Follow Medicaid’s State Rules
Medicaid also has different rules from Medicare when it comes to NPPs. Check your local state Medicaid Web site for your state’s rules. Medicaid pays NPPs on a separate fee schedule and has a separate limitation and coverage book for NPPs.
In Florida, NPP services under the direct supervision of a physician may be billed using the physician’s provider number instead of the NPPs provider number with some exceptions. Florida Medicaid direct supervision means the physician is on the premises when the services are rendered and he/she reviews, signs, and dates the medical record.

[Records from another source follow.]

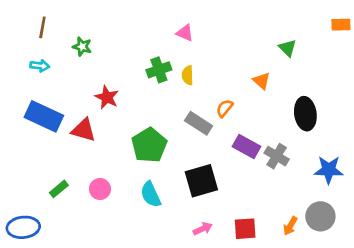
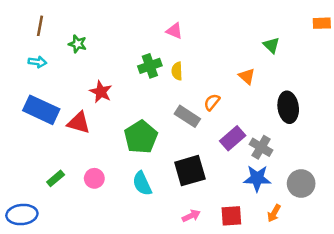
purple rectangle: (246, 147) -> (233, 138), turned -70
blue star: (329, 170) -> (257, 178), moved
gray circle: (320, 216) -> (301, 183), moved

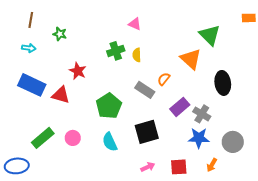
green triangle: (271, 45) -> (210, 35), size x1.6
orange triangle: (247, 76) -> (191, 59), size x1.6
green rectangle: (56, 178) -> (43, 138), size x1.6

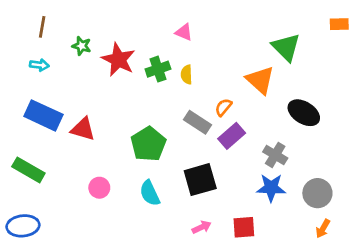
red star: (78, 71) -> (118, 60), moved, size x1.4
black ellipse: (223, 83) -> (304, 113), turned -50
purple rectangle: (180, 107) -> (232, 136), moved
green rectangle: (43, 138) -> (28, 170), moved, turned 70
orange arrow: (212, 165) -> (323, 229), moved

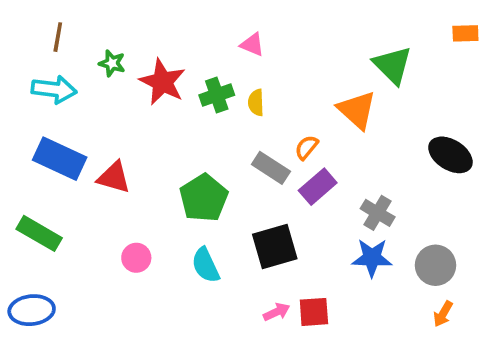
cyan arrow: (39, 65) -> (54, 89), size x1.6
black ellipse: (304, 113) -> (450, 155), moved
red square: (244, 227) -> (314, 312), moved

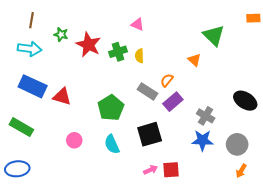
orange triangle: (357, 110) -> (194, 60), size x0.6
black ellipse: (450, 155) -> (245, 101), moved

Get on Target with Split/Share Visits Compliance
In January’s incident-to article, Robert Pelaia Esq., CPC identified incident-to billing as completely transparent to the payer. This transparency exists for split/shared visit billing as well. When a claim for a split/shared visit is received for reimbursement, it looks just like a claim for a physician service and the provider usually gets paid for the claim even if it did not comply with the split/shared visit policy. Although transparent to the payer, non-compliance with the split/shared visit policy could be an easy target for Recovery Audit Contractors (RACs) when the permanent RAC program starts. In the revised scope of work released on Nov. 7, 2007, E/M codes were added to the services list that RAC can review. The RAC will also have hospital and provider specific medical record request limits and they may only send the provider one review result per claim. This may lead to auditors checking for multiple issues before sending denial letters. Because the RACs have the complete medical record and the claims submitted, it will be very easy to identify a progress note documented by the NPP and merely signed by the physician.